Written evidence submitted by Dr David W Colvin (FGP0380)
THE HUGE IMPORTANCE OF CONTINUITY OF CARE IN GENERAL PRACTICE AND HOW THE RESTORATION OF A PERSONAL LIST WOULD BE THE SINGLE MOST POWERFUL AND USEFUL INTERVENTION IN THE NHS FOR DECADES
I have been privileged to be a full time GP partner at Whitley Bay Health Centre (WBHC) for almost 18 years. This is the only practice in the area (and indeed the North East) with a personal list, a system that provides superb continuity of care for our patients allowing them to see the same GP most of the time. This is much more than a token "named GP" system. The personal list and the continuity it brings is sometimes viewed as "traditional general practice" but its benefits for patients and more largely the NHS are huge. It does seem strange that nowadays continuity, once a core aspect of the GP service, has been almost disregarded despite being highly valued by our patients. Who wouldn’t want a system that increases early cancer diagnosis by 30% and reduces hospital admissions by a similar amount? The advantages and gains, which are listed below, are backed by an increasing body of good evidence, the latest of which looked at continuity of GP care in Norway. This adds to the work of Sir Denis Pareira Gray who, for years, has examined how continuity leads to tangible health benefits for the population. His work is more relevant now than ever before.
- Patient satisfaction. Patients value two things highly – access and continuity. The importance of the latter seems to have been lost over the years though not by patients. It is difficult to provide good access if there are not enough GPs, but you can improve continuity. This would improve patient satisfaction to the extremely high values we enjoy at WBHC.
- Cancer detection rate. The Norwegian study demonstrates that if your GP has known you for 15 years or more, you have a 30% better chance of having your cancer detected early. Restoring continuity of care would improve cancer survival by early detection.
- Out of hours use and hospital admission rates. Knowing your patient for longer means they are less likely to be admitted to hospital and use the Out of Hours/A&E services – by 28%. Another huge win for continuity (and our overstretched hospital and A&E services). Interestingly, there is much less evidence that improved GP access reduces inappropriate A&E use. Again, it is the continuity – patients will wait to see someone they know and trust.
- Job satisfaction. The GP role is much more rewarding and altogether richer if we know our patients. The patient satisfaction surveys of Whitley Bay Health Centre are off the scale compared to national averages. Some gratifying examples are the reluctance of our student patients to enrol at their Uni's health service rather than see a GP they have known since they were toddlers, of patients making decisions in later life where they might downsize to so their new home is still within our practice boundary, of local consultants expressing confidence that they can discharge patients back to our care knowing that they will be followed up. There are numerous other examples too many to document.
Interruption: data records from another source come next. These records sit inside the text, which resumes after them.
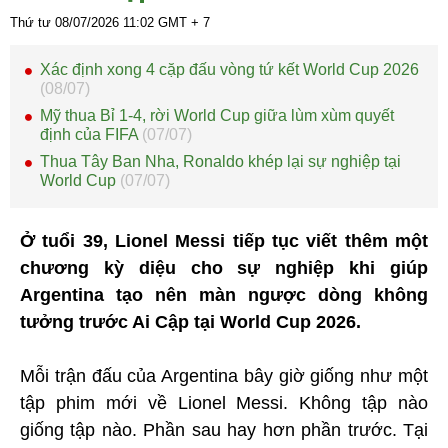
Thứ tư 08/07/2026
11:02
GMT + 7
Xác định xong 4 cặp đấu vòng tứ kết World Cup 2026
(08/07)
Mỹ thua Bỉ 1-4, rời World Cup giữa lùm xùm quyết
định của FIFA
(07/07)
Thua Tây Ban Nha, Ronaldo khép lại sự nghiệp tại
World Cup
(07/07)
Ở tuổi 39, Lionel Messi tiếp tục viết thêm một
chương kỳ diệu cho sự nghiệp khi giúp
Argentina tạo nên màn ngược dòng không
tưởng trước Ai Cập tại World Cup 2026.
Mỗi trận đấu của Argentina bây giờ giống như một
tập phim mới về Lionel Messi. Không tập nào
giống tập nào. Phần sau hay hơn phần trước. Tại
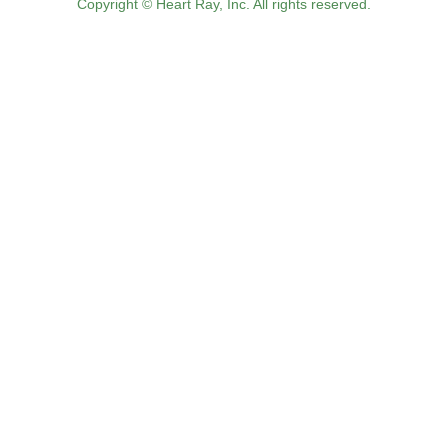
Copyright © Heart Ray, Inc. All rights reserved.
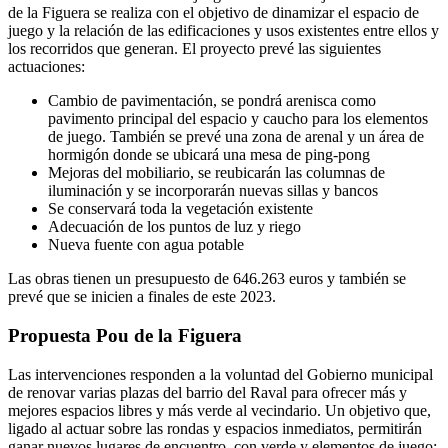
de la Figuera se realiza con el objetivo de dinamizar el espacio de
juego y la relación de las edificaciones y usos existentes entre ellos y
los recorridos que generan. El proyecto prevé las siguientes
actuaciones:
Cambio de pavimentación, se pondrá arenisca como
pavimento principal del espacio y caucho para los elementos
de juego. También se prevé una zona de arenal y un área de
hormigón donde se ubicará una mesa de ping-pong
Mejoras del mobiliario, se reubicarán las columnas de
iluminación y se incorporarán nuevas sillas y bancos
Se conservará toda la vegetación existente
Adecuación de los puntos de luz y riego
Nueva fuente con agua potable
Las obras tienen un presupuesto de 646.263 euros y también se
prevé que se inicien a finales de este 2023.
Propuesta Pou de la Figuera
Las intervenciones responden a la voluntad del Gobierno municipal
de renovar varias plazas del barrio del Raval para ofrecer más y
mejores espacios libres y más verde al vecindario. Un objetivo que,
ligado al actuar sobre las rondas y espacios inmediatos, permitirán
ganar nuevos lugares de encuentro, con verde y elementos de juego;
- Complaints and litigation are much less if the patient knows their doctor. This could reduce the NHS litigation bill significantly.
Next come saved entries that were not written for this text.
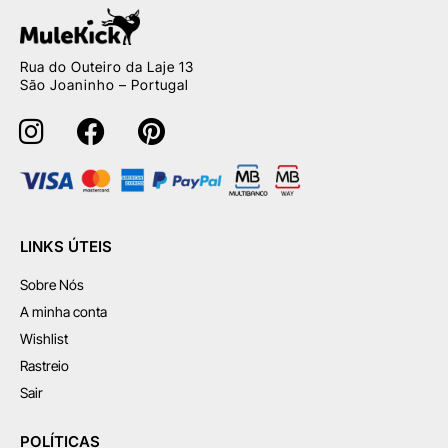
Rua do Outeiro da Laje 13
São Joaninho – Portugal
LINKS ÚTEIS
Sobre Nós
A minha conta
Wishlist
Rastreio
Sair
POLÍTICAS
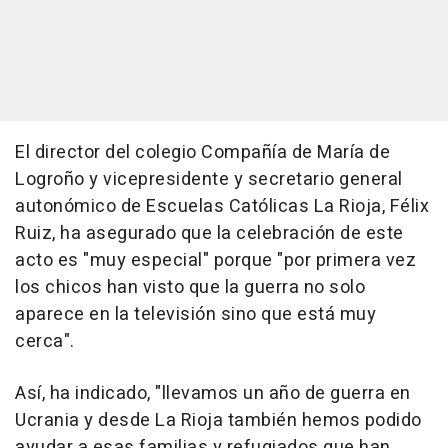
El director del colegio Compañía de María de
Logroño y vicepresidente y secretario general
autonómico de Escuelas Católicas La Rioja, Félix
Ruiz, ha asegurado que la celebración de este
acto es "muy especial" porque "por primera vez
los chicos han visto que la guerra no solo
aparece en la televisión sino que está muy
cerca".
Así, ha indicado, "llevamos un año de guerra en
Ucrania y desde La Rioja también hemos podido
ayudar a esas familias y refugiados que han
- End of life care. Many of our patients choose to die at home as they are confident they can receive continuity of care from a GP and the primary care team known to the family. This emotionally distressing time is eased if the family know and trust their GP.
- Improved GP recruitment. This goes with job satisfaction. Many trainee GPs and medical students do not now see practices where there is good continuity. Instead, they are more likely to train in a practice that prioritises telephone triage at the expense of patient choice and face to face consultations and where the patient is barely known to the doctor. The GPs at WBHC currently train medical students and show them how continuity leads to improved patient care, patient and GP satisfaction and a system valued by the whole primary care team.
As you can see from the examples above, valuing and restoring continuity of GP care given to our patients would have huge benefits for the NHS. This form of care-delivery is much easier to achieve in a GP service based on the current partnership model. The committee should be aware that a move towards huge GP conglomerates with many GPs will make continuity much harder to achieve and all the benefits it would bring might slip between our fingers.
Dr David W Colvin
GP Partner, Whitley Bay Health Centre.